La empresa británica Seafields ha propuesto un modelo de gestión del sargazo que busca convertir las recurrentes invasiones de esta macroalga en el Caribe en una oportunidad económica y medioambiental. A través de un sistema de cultivo y recolección en alta mar, la compañía pretende mitigar los efectos negativos del sargazo sobre los ecosistemas marinos y el turismo costero, al tiempo que plantea su uso como herramienta para la captura de carbono y la producción de biomateriales.
Seafields ha estimado que su modelo permitiría retirar hasta 42 gigatoneladas de CO₂ de la atmósfera mediante la recolección y almacenamiento del sargazo en sistemas flotantes. La biomasa obtenida se transforma en productos destinados a sectores como los bioplásticos, los bioestimulantes agrícolas, la cosmética natural y el biochar, contribuyendo al desarrollo de industrias emergentes con menor huella ambiental.

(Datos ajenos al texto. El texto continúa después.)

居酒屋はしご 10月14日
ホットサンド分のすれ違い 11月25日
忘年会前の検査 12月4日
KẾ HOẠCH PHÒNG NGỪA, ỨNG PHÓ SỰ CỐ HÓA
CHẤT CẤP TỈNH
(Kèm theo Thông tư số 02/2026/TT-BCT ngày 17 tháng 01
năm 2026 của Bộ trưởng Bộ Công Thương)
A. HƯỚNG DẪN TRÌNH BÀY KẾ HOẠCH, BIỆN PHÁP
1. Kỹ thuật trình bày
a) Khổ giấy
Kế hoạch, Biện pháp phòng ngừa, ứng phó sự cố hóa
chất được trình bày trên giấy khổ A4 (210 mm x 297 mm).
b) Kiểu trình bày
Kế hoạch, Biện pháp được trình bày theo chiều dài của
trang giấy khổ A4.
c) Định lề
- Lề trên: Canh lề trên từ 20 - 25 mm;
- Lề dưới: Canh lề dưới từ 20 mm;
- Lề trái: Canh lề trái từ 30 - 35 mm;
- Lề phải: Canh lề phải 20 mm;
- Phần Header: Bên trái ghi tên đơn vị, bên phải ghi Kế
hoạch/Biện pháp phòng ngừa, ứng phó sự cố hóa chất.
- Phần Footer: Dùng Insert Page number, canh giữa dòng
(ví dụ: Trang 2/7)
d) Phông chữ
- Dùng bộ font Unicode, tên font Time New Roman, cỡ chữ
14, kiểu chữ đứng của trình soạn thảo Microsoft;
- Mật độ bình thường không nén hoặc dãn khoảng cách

La compañía ha contado con el apoyo del programa UBEC (Unleashing the Blue Economy in the Caribbean), impulsado por la Organización de Estados del Caribe Oriental (OECS) y el Banco Mundial, lo que le ha permitido avanzar en el desarrollo de su tecnología y cerrar acuerdos de colaboración por valor superior a los dos millones de euros con socios internacionales.
Uno de los elementos clave del sistema desarrollado por Seafields es la tecnología SeaClear, diseñada para interceptar las algas antes de que lleguen a la costa. Esta solución permite conservar el sargazo en condiciones óptimas dentro de estructuras flotantes, facilitando su posterior transformación en materias primas útiles para diferentes industrias.
En paralelo al desarrollo técnico, Seafields ha lanzado recientemente su segunda campaña de financiación colectiva a través de la plataforma Crowdcube. En esta ronda, la empresa ofrece a pequeños inversores y al público general la posibilidad de participar en el proyecto mediante la adquisición de participaciones. Hasta el momento, se han recaudado más de 200.000 euros.
El problema del sargazo ha afectado durante años a numerosas regiones del Caribe, provocando perjuicios a las comunidades costeras, al turismo y a la biodiversidad. Frente a esta situación, el enfoque de Seafields plantea una alternativa basada en la economía azul, integrando sostenibilidad, innovación y mitigación del cambio climático.
Casos como la retirada de más de 1,2 millones de kilos de algas en la playa de La Caleta, en Cádiz, o la aplicación de restricciones al fondeo en zonas protegidas como las praderas de posidonia en Xàbia, evidencian que el impacto de las algas no se limita al ámbito caribeño. Aunque el modelo de Seafields se ha diseñado para operar en alta mar en la región del Caribe, su propuesta podría representar una base para soluciones replicables en otros contextos geográficos.